Teatri: salta la fusione Muse-Stabile, ora la palla passa alla Regione

Non sono state sufficienti 5 ore di consiglio comunale per approvare l'atto che più stava a cuore all'ormai ex sindaco, naufragato sotto la valanga di emendamenti presentati dall'opposizione

Non sono state sufficienti 5 ore di consiglio comunale – l’ultimo, per l’ormai ex primo cittadino Fiorello Gramillano – per approvare l’atto che più stava a cuore al preside-sindaco: la riforma Muse e Stabile, con relativa fusione delle due fondazioni.

Un finale amaro per l’amministrazione uscente, ma piuttosto scontato, vista la valanga di emendamenti (102 in tutto) presentati dall’asse costituito da Pdl, Duca e Quattrini: il timore delle opposizioni, infatti, era quello che nell’operazione si sarebbe concesso troppo potere alla Regione. Troppi emendamenti, impossibile discuterli in mezza giornata.
A nulla sono serviti gli appelli del sindaco uscente, che ha paventato il rischio della liquidazione dello Stabile con debiti a carico del Comune, l’impossibilità di stipendiare il personale e naturalmente il fermo delle attività culturali.

Il gong delle ore 14 è scoccato inesorabile: riporta il Messaggero che i democratici hanno preso in considerazione l’idea di proseguire il consiglio a oltranza fino alla mezzanotte.

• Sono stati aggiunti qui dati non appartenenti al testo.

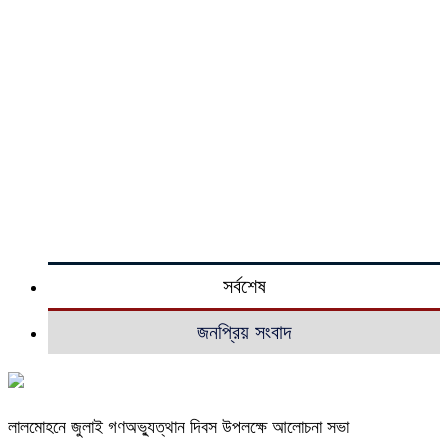
সর্বশেষ
জনপ্রিয় সংবাদ
লালমোহনে জুলাই গণঅভ্যুত্থান দিবস উপলক্ষে আলোচনা সভা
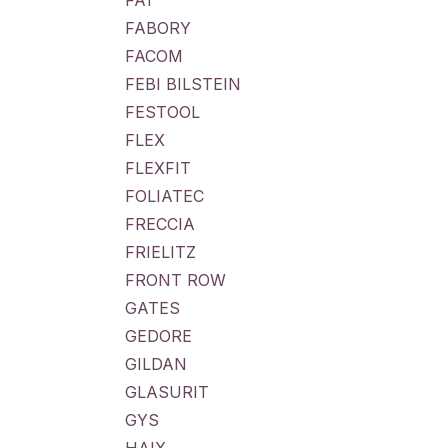
FA1
FABORY
FACOM
FEBI BILSTEIN
FESTOOL
FLEX
FLEXFIT
FOLIATEC
FRECCIA
FRIELITZ
FRONT ROW
GATES
GEDORE
GILDAN
GLASURIT
GYS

Ma nemmeno questo sarebbe bastato, e dunque si è deciso di porre fine all’agonia. Amarissimo, secondo il quotidiano, lo sfogo finale di Gramillano, che ha tranquillizzato tutti sull’effettività delle sue dimissioni e si è dichiarato sconcertato per la perdita di questa occasione.
Ora la palla passa alla Regione: ma resta da capire se, senza la fusione, saranno concessi comunque i 900mila euro promessi da Palazzo Raffaello, cui dovrebbero sommarsi altri 400mila euro della Provincia.

Dopo i lavori del consiglio l’ormai ex sindaco ha concesso una lunga conferenza stampa, nella quale si è tolto diversi sassolini dalle scarpe.